How to do a sprite animation in android using OpenGL ES?

What i have done :

Now I am able to draw a rectangle and apply my texture(Spritesheet) to it

What I need to know :

Now the rectangle shows the whole sprite sheet as a whole How to show a single action from sprite sheet at a time and make the animation

It will be very help full if anyone can share any idea's , links to tutorials and suggestions.

• You can find the answer here: gamedev.stackexchange.com/questions/37510/… – Marco Martinelli Oct 15 '12 at 8:21
• You might consider using libGDX for Android based game development. It is an open source Java library with good performance. Sprite animation: code.google.com/p/libgdx/wiki/SpriteAnimation – nosferat Nov 14 '12 at 10:19
• I second the libgdx suggestion. It does a lot of the low level work and let you focus more the game. – petervaz Mar 28 '13 at 15:32
• Do you have a preference, OpenGL ES 1.1 or OpenGL ES 2.0? – mathacka May 2 '13 at 15:30

AndEngine provides a good way to draw animated sprites. It has a class AnimatedSprite which will do a lot of work for you. Here are the steps :

1. Get the BitMapTextureAtlas

bitmapTextureAtlas = new BuildableBitmapTextureAtlas(getTextureManager(), 480, 200, TextureOptions.NEAREST);

2.Get the TiledTextureRegion for your spirtesheet

yourTextureRegion = BitmapTextureAtlasTextureRegionFactory.createTiledFromAsset(bitmapTextureAtlas, context, "yourspritesheet.png", /*sprite rows*/, /*sprite columns*/);

3.Finally create the AnimatedSprite and attach it to the scene

AnimatedSprite yourSprite = new AnimatedSprite(40, 40, yourTextureRegion, this.getVertexBufferObjectManager()); yourSprite.animate(100); yourScene.attachChild(yourSprite); /**attach this spirte to the scene**/

For further reference look : https://github.com/nicolasgramlich/AndEngineExamples

The optimized way would be to have one texture with all the steps in your animation, like movie frames. As it is a texture, each frames has initial coordinates and a common frame width and height. Draw one quad and change the uv coordinates of the quad to match the frame you want to draw in the texture. Marco Martilleni pointed to a good tutorial.

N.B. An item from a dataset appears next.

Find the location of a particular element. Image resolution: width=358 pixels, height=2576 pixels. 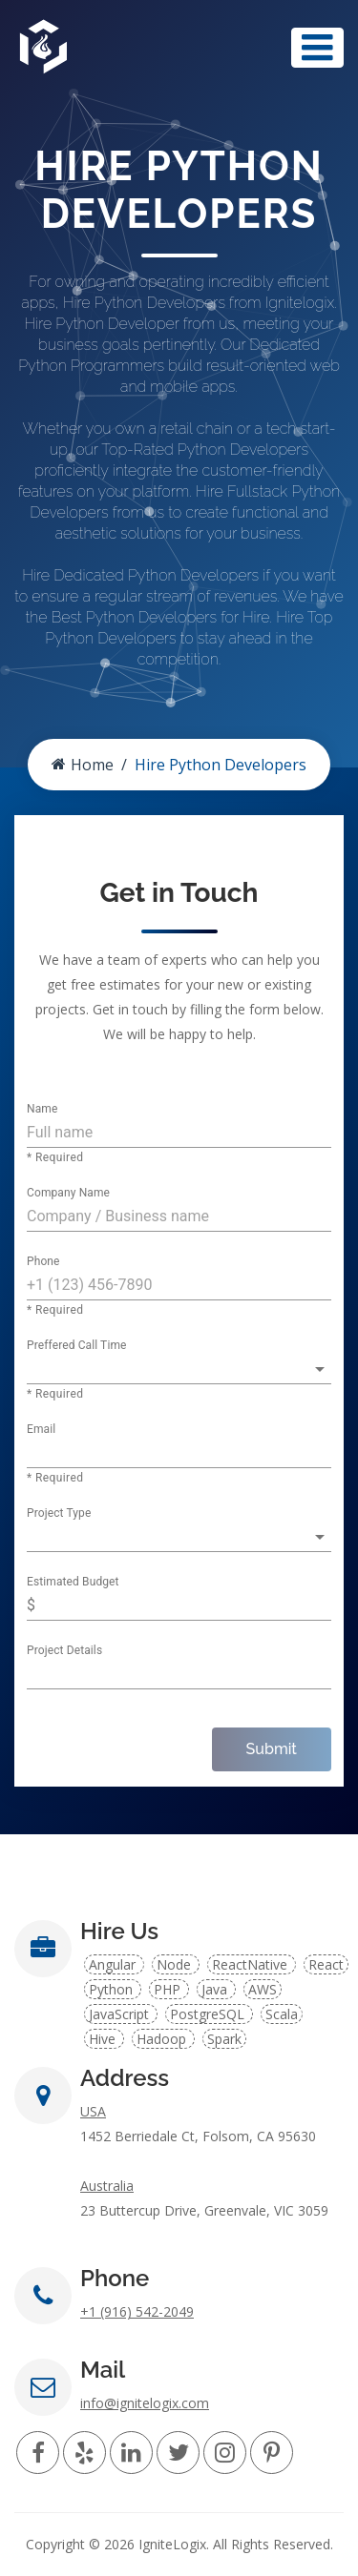

JavaScript is located at coordinates (121, 2014).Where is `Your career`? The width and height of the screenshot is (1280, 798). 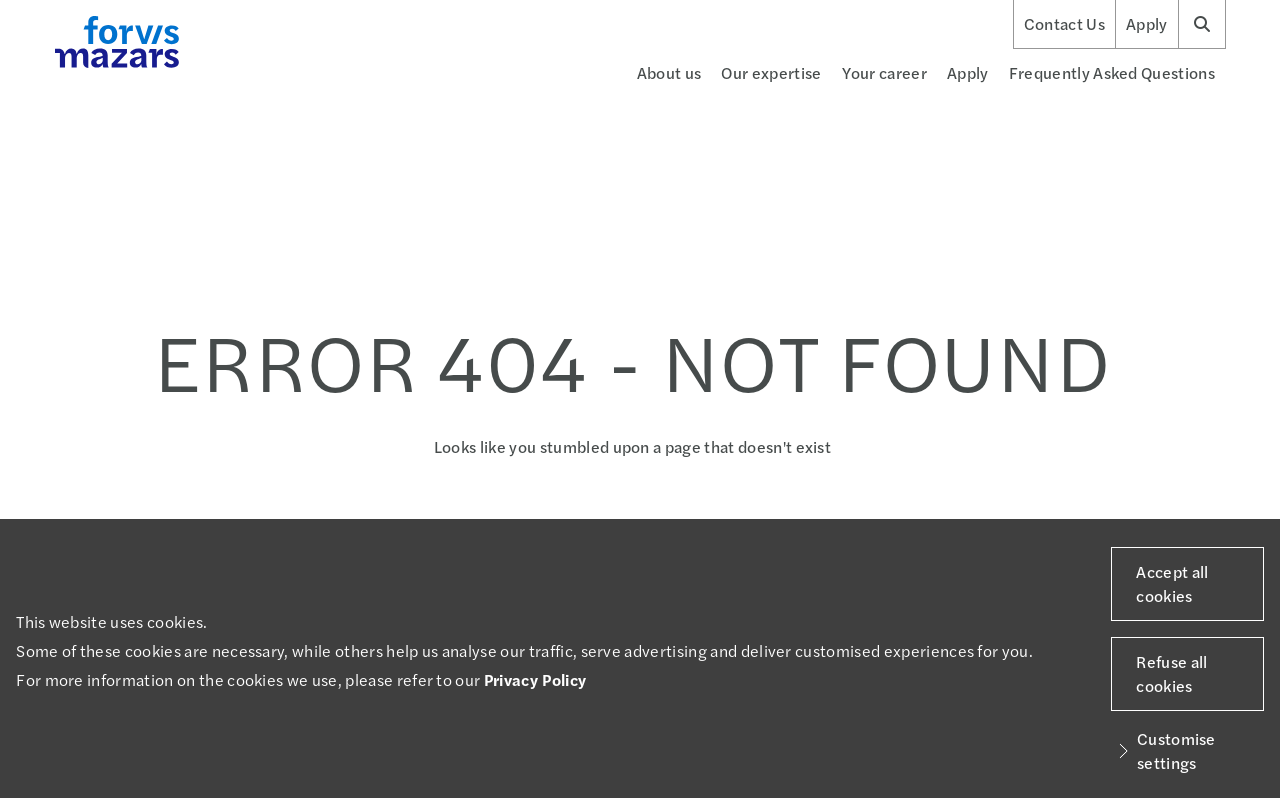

You need to adjust your uv coordinates. You want the top left uv to correspond with the location on the sprite sheet. Say your sprite sheet is 256x256 pixels and the frame you want starts at (32, 32).

You can think of the uv's as a percentage of the image. The horizontal percentage is 32/256. (12.5% of the sheet) so the u for the left vertices should be 0.125.

The u for the right vertices depends on how large each frame is. Lets say 16x16. Then the two right vertices' u's would be (32+16)/256 or 0.1875 of the sheet.

now for the v's. 0 is at the bottom, and the frame position is defined from the top. 32/256 would give us a percentage from the bottom of the image. What we need is (256-32)/256 to get the percentage from the bottom of the sheet to the top of the image - 0.875 (yay!)

The bottom vertices are an additional distance from the top of frame size. So (256-32-16)/256 or 0.8125.

So to recap, the uv coords for each vertex is:

top left : (frame.x / sheet.w , (sheet.h - frame.y) / sheet.h)
bottom left:(frame.x / sheet.w , (sheet.h - frame.y - frame.h) / sheet.h)
top right: ((frame.x + frame.w) / sheet.w , (sheet.h - frame.y) / sheet.h)
bottom right: ((frame.x + frame.w) / sheet.w , (sheet.h - frame.y - frame.h) / sheet.h)


where x = x position, y = y position, w = width, h = height all in pixels

If you see a mistake anywhere, please point it out. I'm actually about to implement this for my engine and explaining it helped me figure it out.

With this information you should be able to create a render function that takes some of these parameters and draws a subsection of the image. Then, you can just change the frame positions every animation step to animate the image.

You need to do the right UV mapping to be able to see only one frame of your sprite sheet.

For the animation the trick is to use

glMatrixMode(GL_TEXTURE);
glTranslatef(u, v, 0);


where u and v are the coordinates of the current frame in UV space.